Task to complete >> Below are some records; copy them word for word and drop the pictures.

Supplied material >>
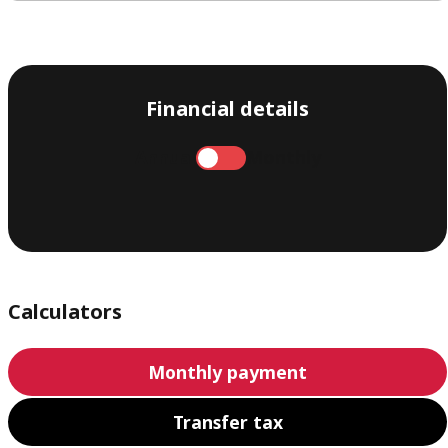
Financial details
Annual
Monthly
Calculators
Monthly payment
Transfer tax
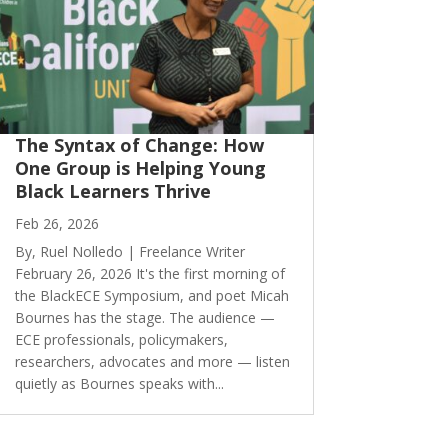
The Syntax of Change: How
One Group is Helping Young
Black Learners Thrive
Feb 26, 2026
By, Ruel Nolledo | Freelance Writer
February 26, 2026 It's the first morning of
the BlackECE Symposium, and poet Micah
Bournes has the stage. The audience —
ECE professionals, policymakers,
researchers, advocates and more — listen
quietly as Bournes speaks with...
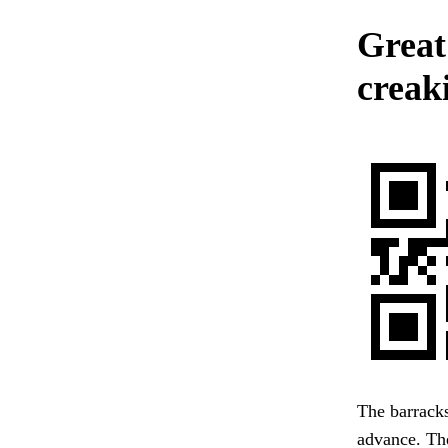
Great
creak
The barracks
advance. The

Response to the exercise >>
Financial details
Annual
Monthly
Calculators
Monthly payment
Transfer tax
The Syntax of Change: How
One Group is Helping Young
Black Learners Thrive
Feb 26, 2026
By, Ruel Nolledo | Freelance Writer
February 26, 2026 It's the first morning of
the BlackECE Symposium, and poet Micah
Bournes has the stage. The audience —
ECE professionals, policymakers,
researchers, advocates and more — listen
quietly as Bournes speaks with...
Great
creak
The barracks
advance. The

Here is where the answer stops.